HTTP/2 in MapTiler Cloud versus Domain Sharding Technique
This article compares the domain sharding technique and HTTP/2 web performance techniques. The former being older and nowadays outdated and the latter being the widely-acknowledged optimal approach to increased web performance. MapTiler is using HTTP/2 to optimize the loading times of web maps and map tiles to their users. MapTiler is also using HTTP/2 in their MapTiler Cloud API.
What is Domain Sharding Technique
Browsers limit the number of active connections for each domain. To allow simultaneous downloads of items exceeding this limit, the domain sharding technique distributes content across multiple subdomains.
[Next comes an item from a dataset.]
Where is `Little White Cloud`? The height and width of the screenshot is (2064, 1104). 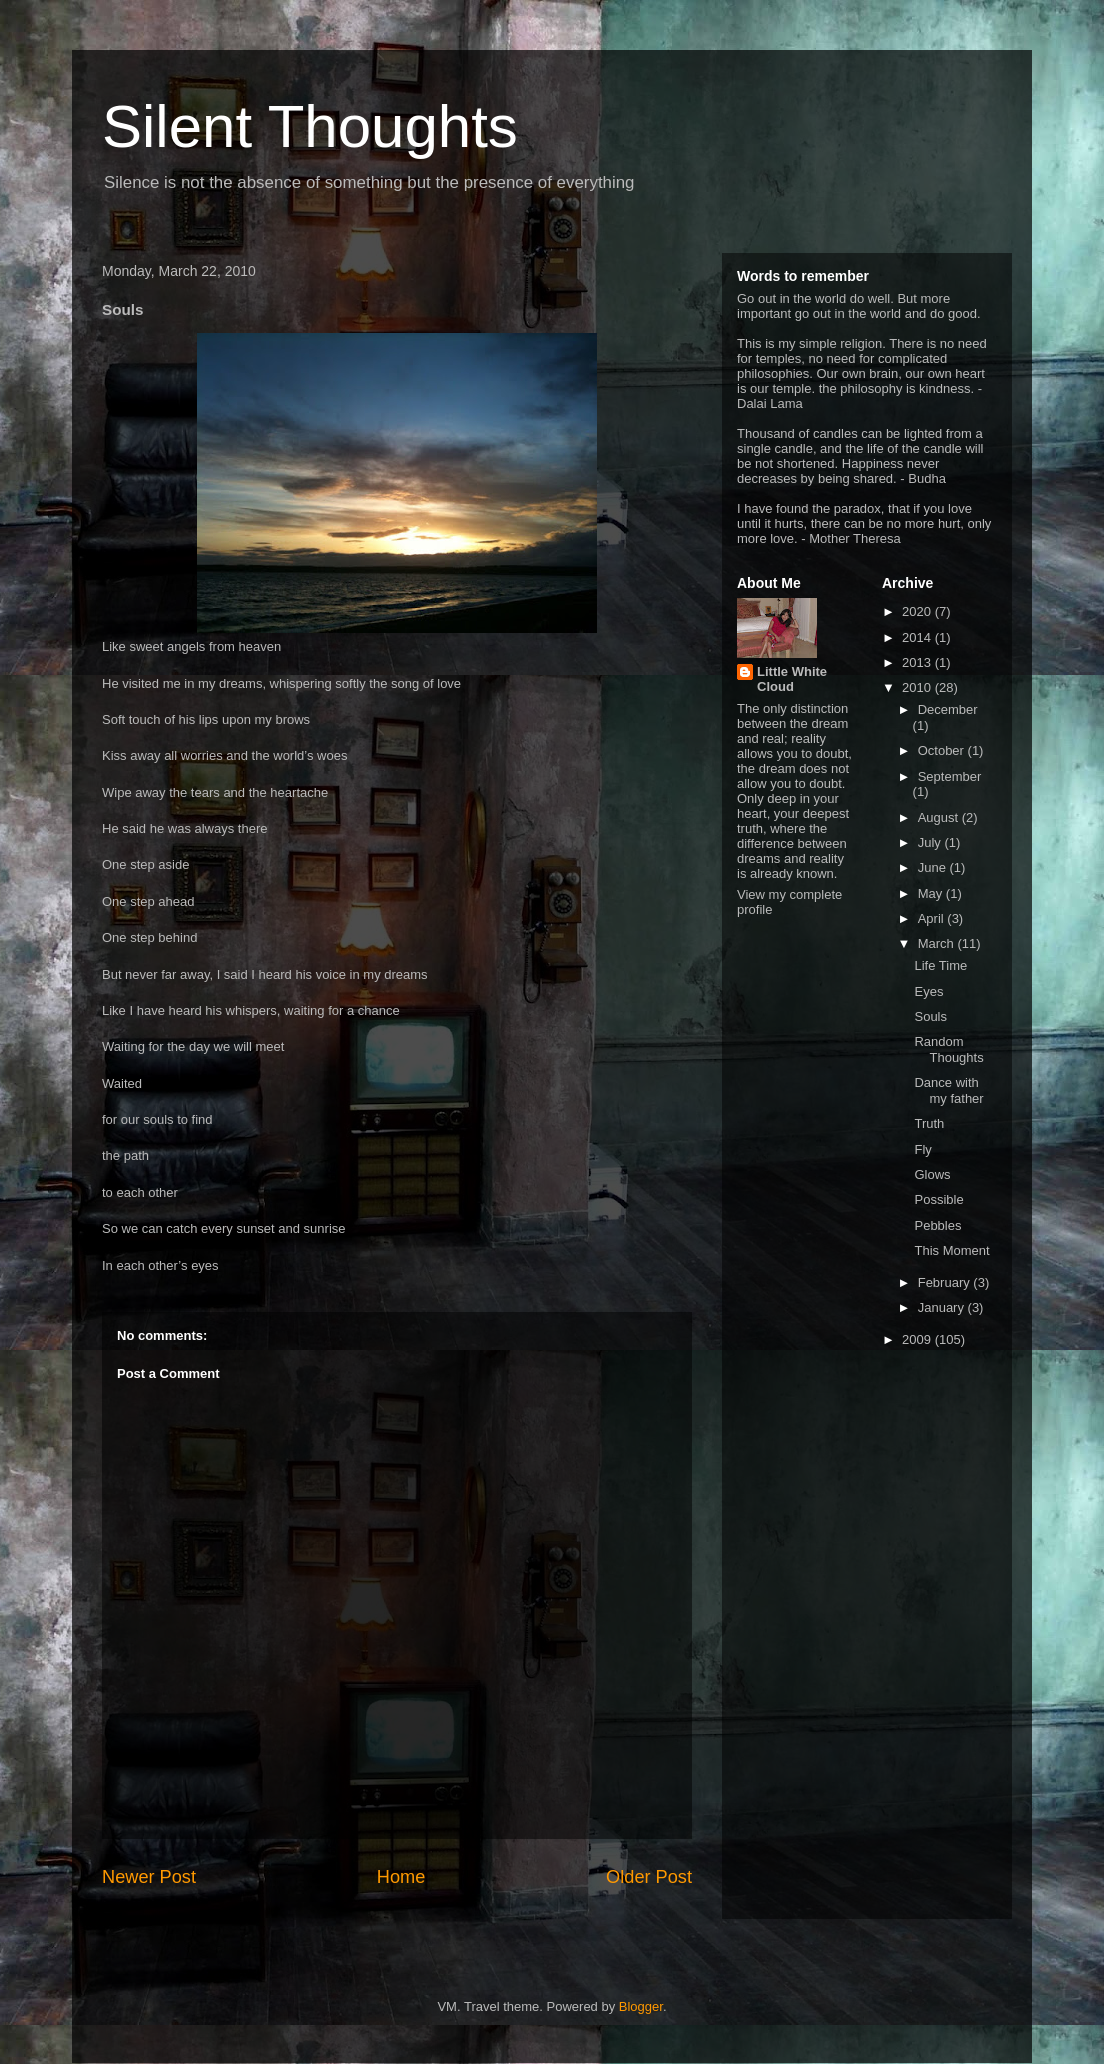 Little White Cloud is located at coordinates (792, 679).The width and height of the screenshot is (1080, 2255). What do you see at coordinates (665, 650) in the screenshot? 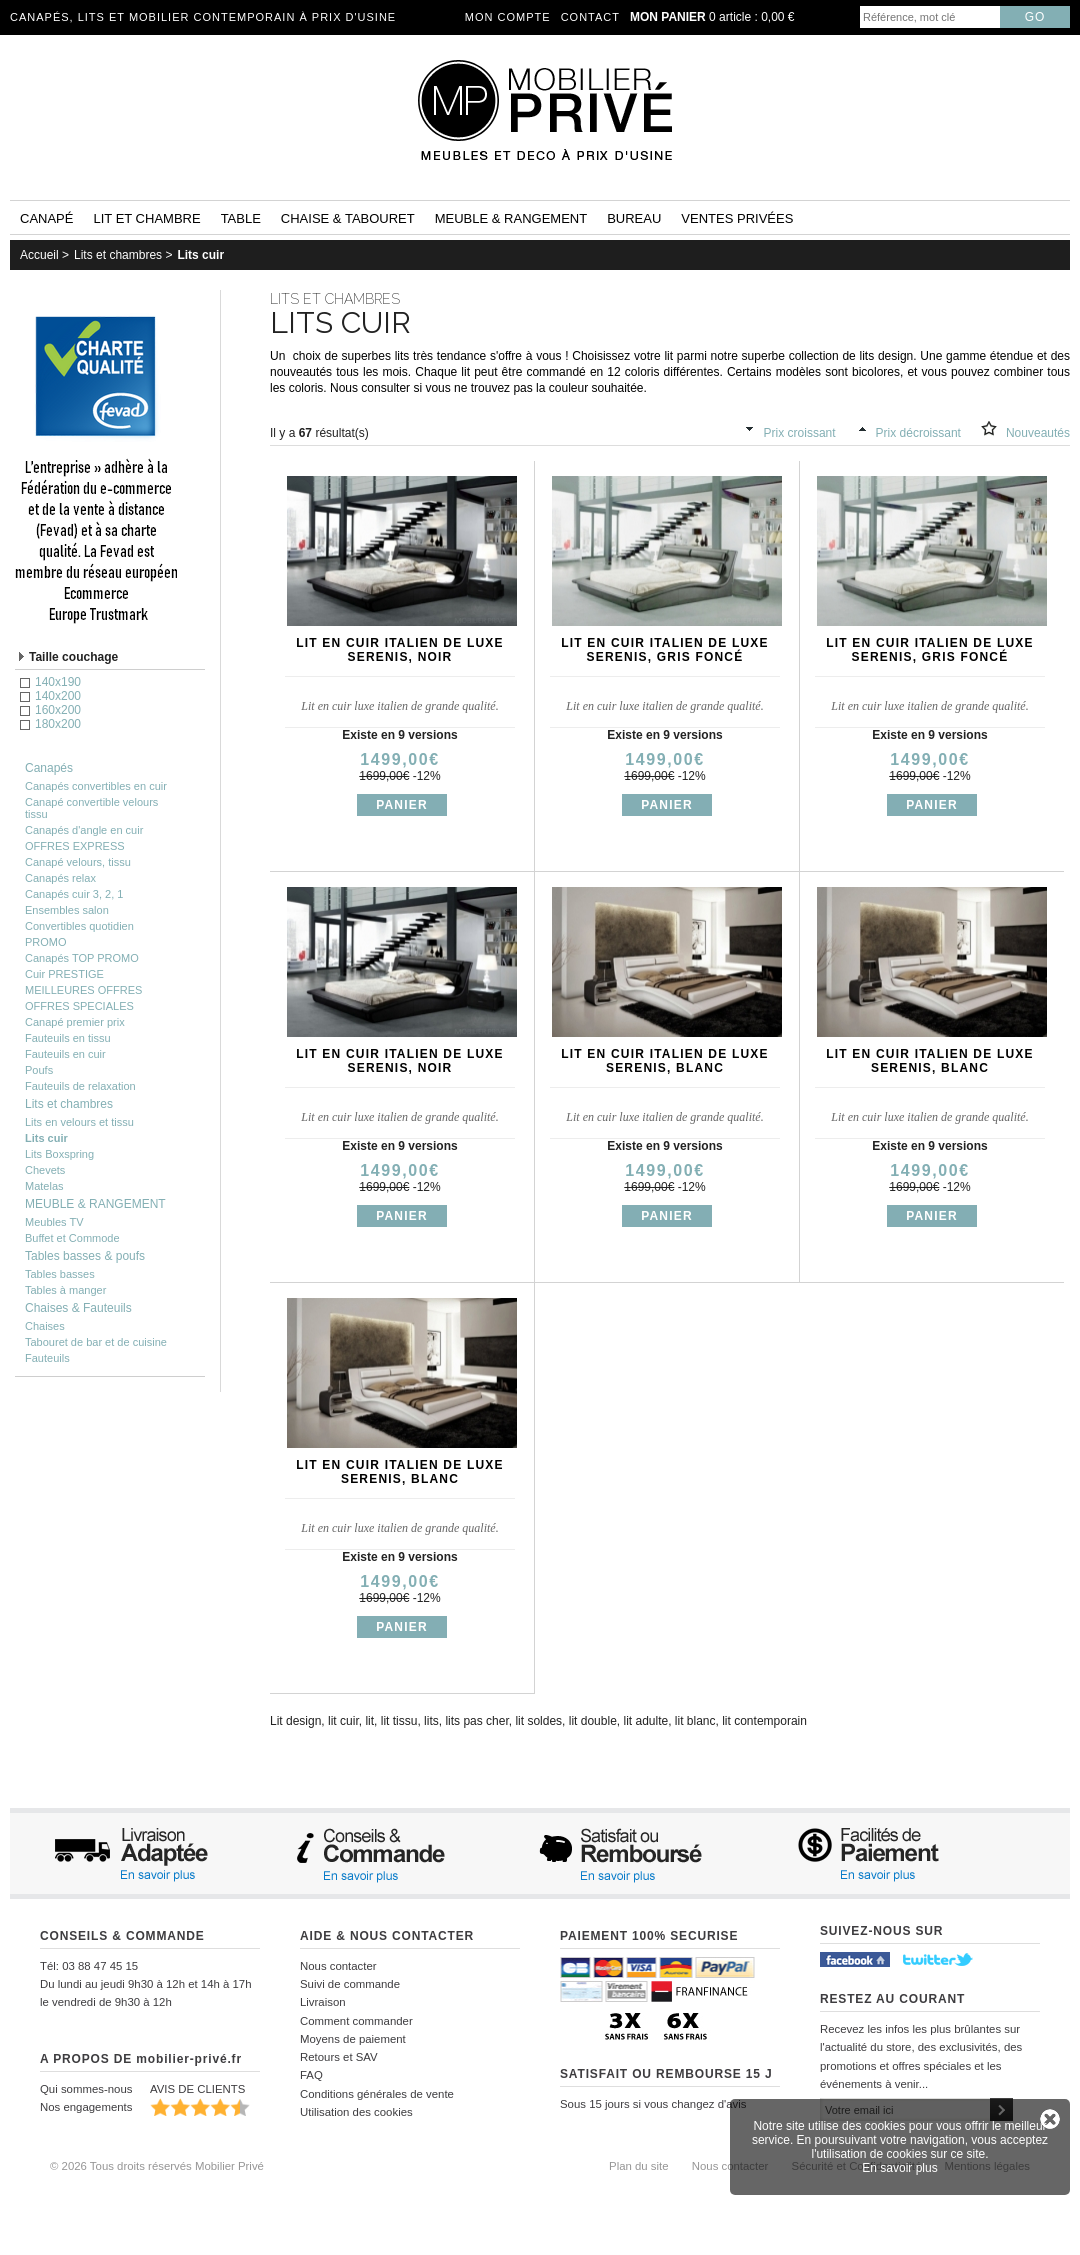
I see `Lit en cuir italien de luxe SERENIS, gris foncé` at bounding box center [665, 650].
When multiple domains are used to provide multiple resources, browsers can download multiple resources simultaneously, resulting in faster page loads and a better user experience.
The problem with the domain sharding technique from a performance perspective is the cost of additional DNS lookups for each domain and the overhead of establishing each TCP connection.
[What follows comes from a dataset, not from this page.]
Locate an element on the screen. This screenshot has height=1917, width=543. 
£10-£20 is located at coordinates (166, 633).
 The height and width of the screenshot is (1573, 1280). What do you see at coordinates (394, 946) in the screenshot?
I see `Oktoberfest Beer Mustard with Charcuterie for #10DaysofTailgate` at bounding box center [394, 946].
The initial response to an HTTP request is generally an HTML file with a list of additional resources such as JavaScript, CSS, images, and other media files that need to be downloaded. Since browsers limit the number of active connections per domain, provisioning all requested resources from a single domain can be slow because assets need to be downloaded sequentially. With the domain sharding technique, requested downloads are served from more than one domain, allowing the browser to simultaneously download the needed assets. However, multiple domains are an anti-pattern because DNS lookups slow down the initial retrieval.
HTTP2 supports an unlimited number of concurrent requests, making the domain-sharding technique a deprecated requirement when HTTP/2 is enabled.
What is HTTP/2
HTTP/2 is a major revision of the HTTP network protocol and the primary goals of HTTP/2 are to reduce latency by enabling full request and response multiplexing, to minimize protocol overhead through efficient compression of HTTP header fields, and to add support for request prioritization and server push.
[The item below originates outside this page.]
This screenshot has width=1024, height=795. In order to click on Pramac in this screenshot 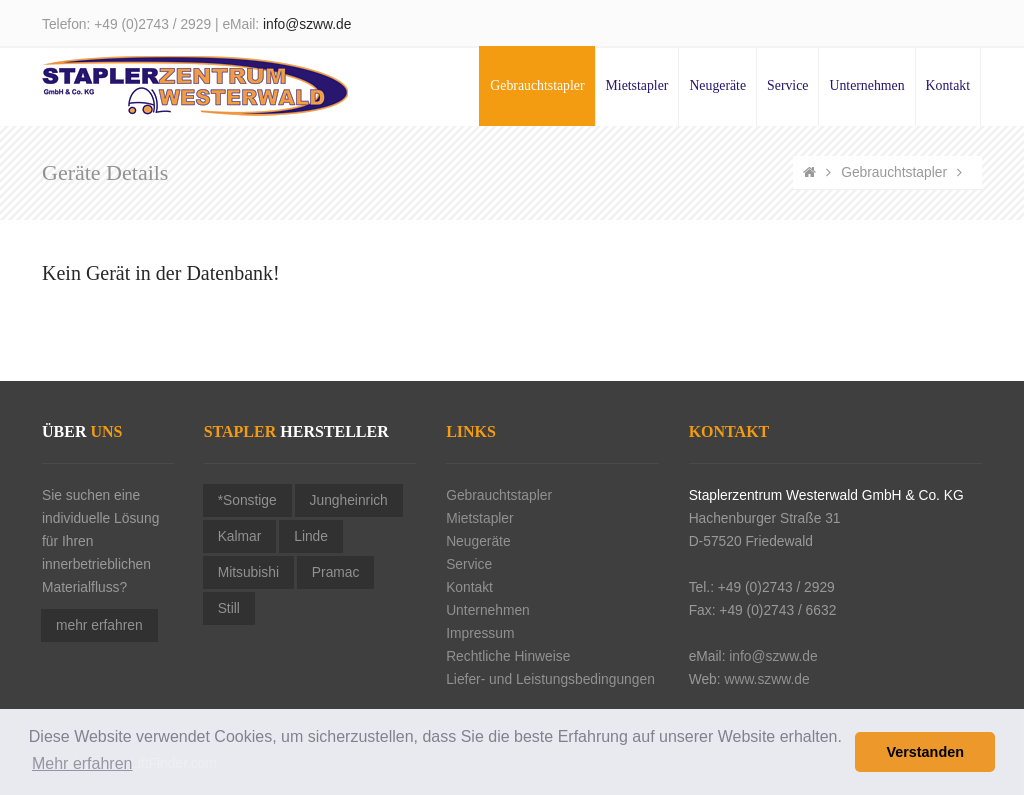, I will do `click(336, 572)`.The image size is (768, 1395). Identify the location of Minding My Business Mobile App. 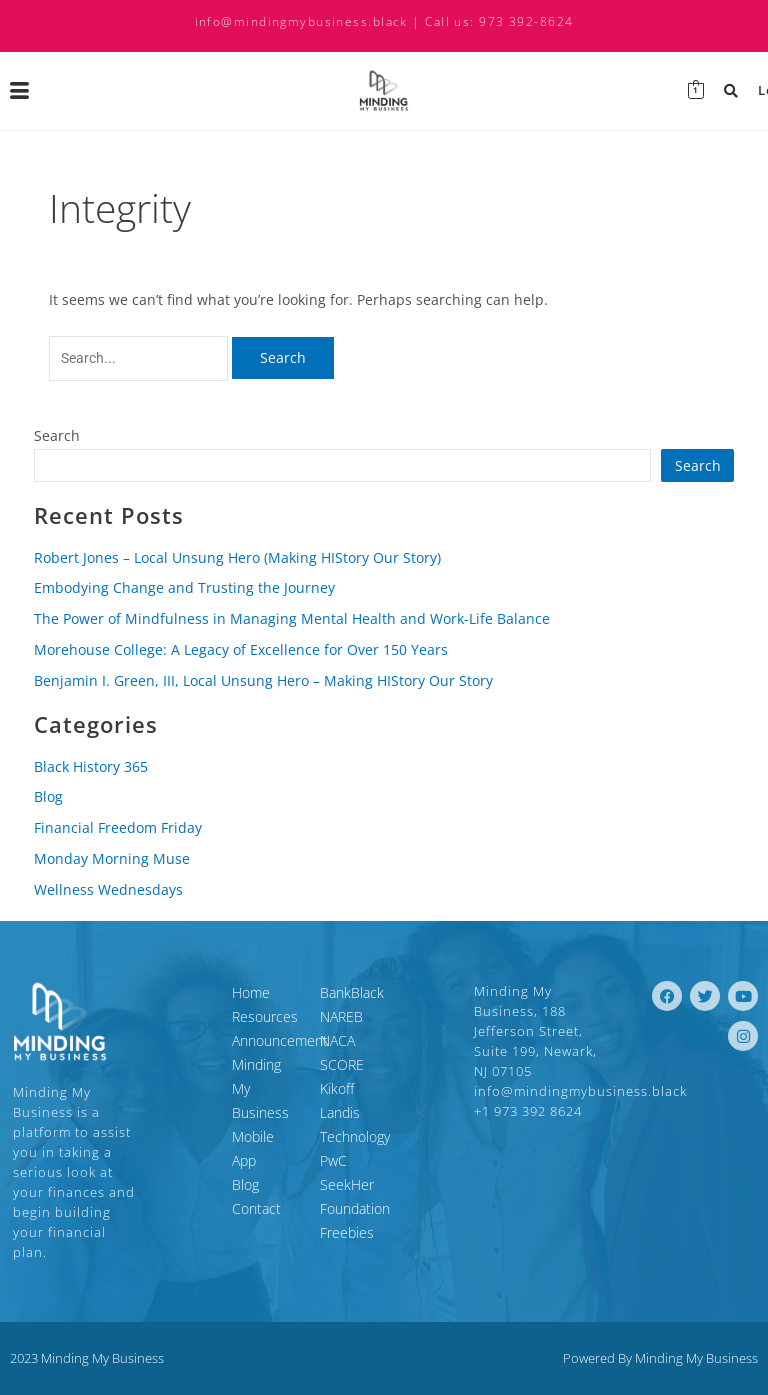
(218, 1088).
HTTP/2 does not change the application semantics of HTTP in any way. All of the core concepts contained in HTTP 1.1, such as HTTP methods, status codes, URIs, and header fields, remain. Instead, HTTP/2 modifies the way data is formatted (framed) and transferred between client and server, both of which drive the entire process, and hides the complexities. As a result, all existing applications can be delivered without modification.
Conclusion
MapTiler constantly innovates to make sure our users get the fastest and most user-friendly maps in the market. Being able to deliver the maps fast and glitch-free in the browser is one of the key elements of the game. HTTP/2 and HTTPS are used instead of the outdated domain sharding technique to make our maps fast and secure in the web browser.